C'était bien la première fois qu'il exprimait un tel désir d'acquérir une de mes toiles. Je trouvais cela d'autant plus étrange que je la lui aurais volontiers offerte.

« Considère- moi tel un client comme un autre. Pas de cadeau, ce serait insulter ton travail. Tu n'es plus une amatrice. En plus, j'ai largement de quoi me l'offrir, au cas où tu l'aurais oublié… »

J'étais stupéfaite, mais il me rassura d'un sourire.

« Cette toile me plait. Je la veux. Et ça n'a rien à voir avec toi »

Il était surprenant. Je le savais qu'il appréciait l'art et qu'il avait quelques tableaux chez lui. Mais je n'ignorais pas non plus qu'il n'achetait que très rarement. Il m'avait expliqué qu'il n'était pas, à proprement parlé, un collectionneur et qu'il acquérait seulement les toiles qui le fascinaient au plus haut point et le saisissaient d'une émotion exceptionnelle. Est-ce que c'était le cas avec celle-ci... ?

« Tarô, je vous cherchais justement »

Cette voix ! Daniela Piroe, le retour. Je soupirais.

« Je pensais que nous pourrions aller boire un dernier verre, la nuit est encore longue… »

Est-ce que cette proposition s'adressait également à moi qui étais là aussi ?

« Je vous remercie, mais je dois refuser. Je me couche de bonne heure. Je dois garder une hygiène de vie impeccable si je veux rester au plus haut niveau... »

Je souriais intérieurement, pour ne pas dire que « j'exultais » intérieurement. Elle n'insista pas et s'en alla, non pas sans un dernier sourire aguicheur. Tarô la regarda partir apparemment soulagé.

« C'est pas beau de mentir... La saison est finie, tu pouvais te le permettre... »

Pourquoi je disais ça ? Je n'avais pas du tout envie qu'il la suive.

« Tout d'abord, je ne mens pas, je suis diplomate, c'est différent »

« Tu lui fait de l'effet en tout cas »

« On dirait bien »

« Pas intéressé ? »

Mais qu'est-ce qui me prenait ? Il fallait que j'arrête, je sentais la pente glissante.

« Non, je ne suis pas intéressé » répondit-il amusé, en détachant imperceptiblement chaque syllabes.

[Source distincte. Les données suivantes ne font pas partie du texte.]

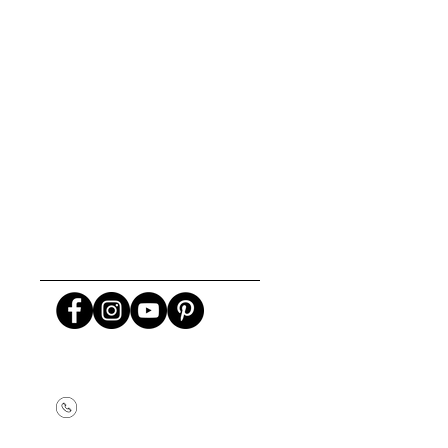
+99412 1828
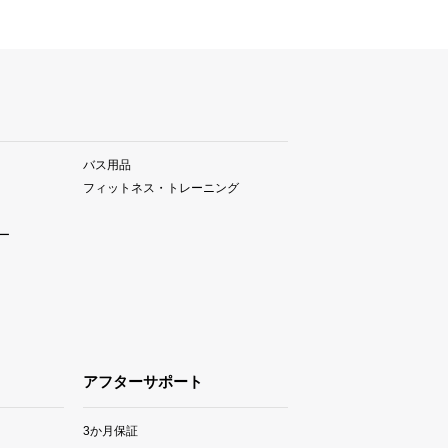
バス用品
フィットネス・トレーニング
ー
アフターサポート
3か月保証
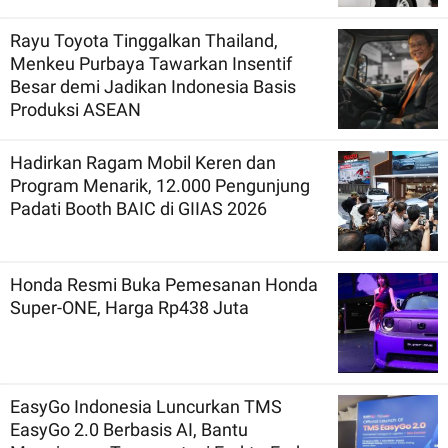
Rayu Toyota Tinggalkan Thailand,
Menkeu Purbaya Tawarkan Insentif
Besar demi Jadikan Indonesia Basis
Produksi ASEAN
Hadirkan Ragam Mobil Keren dan
Program Menarik, 12.000 Pengunjung
Padati Booth BAIC di GIIAS 2026
Honda Resmi Buka Pemesanan Honda
Super-ONE, Harga Rp438 Juta
EasyGo Indonesia Luncurkan TMS
EasyGo 2.0 Berbasis AI, Bantu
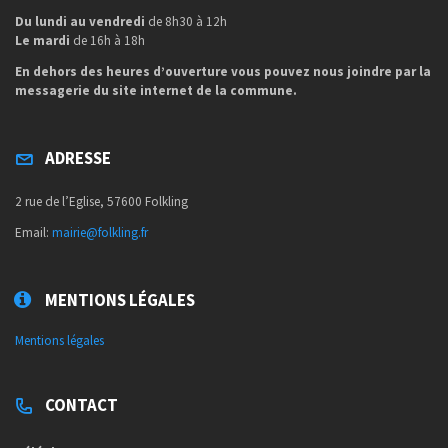
Du lundi au vendredi
de 8h30 à 12h
Le mardi
de 16h à 18h
En dehors des heures d’ouverture vous pouvez nous joindre par la
messagerie du site internet de la commune.
ADRESSE
2 rue de l’Eglise, 57600 Folkling
Email:
mairie@folkling.fr
MENTIONS LÉGALES
Mentions légales
CONTACT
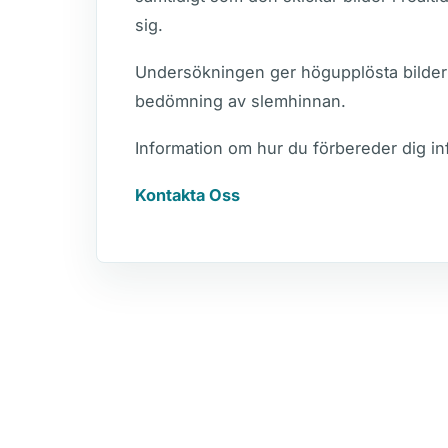
sig.
Undersökningen ger högupplösta bilder 
bedömning av slemhinnan.
Information om hur du förbereder dig inf
Kontakta Oss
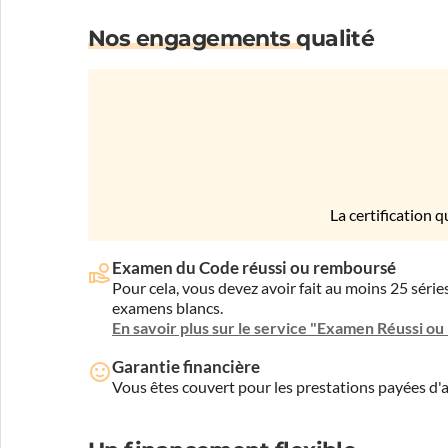
Nos engagements qualité
La certification q
Examen du Code réussi ou remboursé
Pour cela, vous devez avoir fait au moins 25 sér
examens blancs.
En savoir plus sur le service "Examen Réussi o
Garantie financière
Vous êtes couvert pour les prestations payées d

« Pourquoi ? Elle a tout pour elle... Qu'est-ce que tu voudrais de plus ? »

C'est pas vrai ! Il fallait que je continue, c'était plus fort que moi. Prêcher le faux pour savoir le vrai. Et si ça se retournait contre moi... ?

« Tu ne te vois pas marié un de ces jours ? » demandais-je sur un ton qui se voulait de l'humour. Mais ma voix s'était faite plus petite et légèrement tremblante en fin de phrase.

La conversation prenait une tournure sérieuse et un brin inquisitoire. Le sujet n'était pas tabou entre nous, mais nous l'avions toujours abordé avec humour jusque-là. Je savais bien que fonder une famille lui tenait à cœur. Je quittais mes pensées pour m'apercevoir qu'il était absorbé par les siennes, les yeux dans le vague. Après un instant, ses sourcils se froncèrent légèrement avant qu'il ne murmure, plus pour lui-même, « Pas avec elle... ».